» Work order
Copy every record exactly as it stands. Leave the pictures out.

» Raw data
***
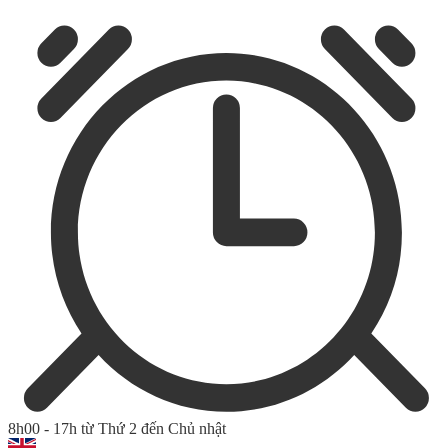
8h00 - 17h từ Thứ 2 đến Chủ nhật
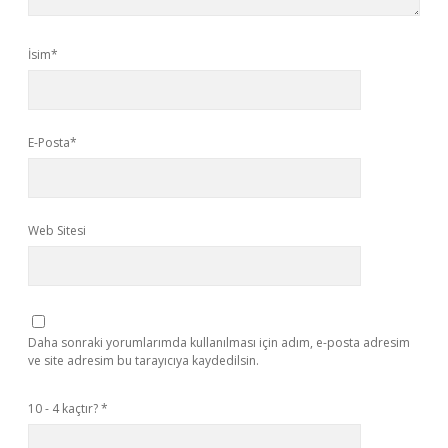
İsim*
E-Posta*
Web Sitesi
Daha sonraki yorumlarımda kullanılması için adım, e-posta adresim
ve site adresim bu tarayıcıya kaydedilsin.
10 - 4 kaçtır?
*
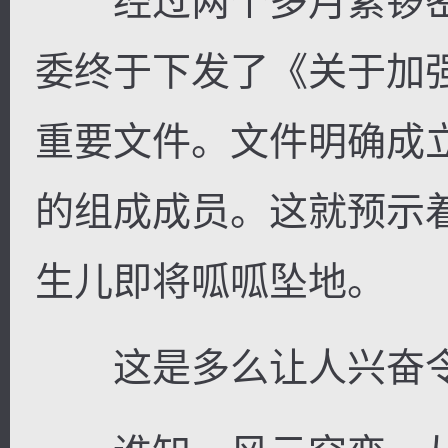
经过两个多月紧锣密鼓
委终于下发了《关于加
重要文件。文件明确成
的组成成员。这就预示
生儿即将呱呱坠地。
这是多么让人兴奋令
***
» Answer box
8h00 - 17h từ Thứ 2 đến Chủ nhật
İsim*
E-Posta*
Web Sitesi
Daha sonraki yorumlarımda kullanılması için adım, e-posta adresim
ve site adresim bu tarayıcıya kaydedilsin.
10 - 4 kaçtır?
*
经过两个多月紧锣密鼓
委终于下发了《关于加
重要文件。文件明确成
的组成成员。这就预示
生儿即将呱呱坠地。
这是多么让人兴奋令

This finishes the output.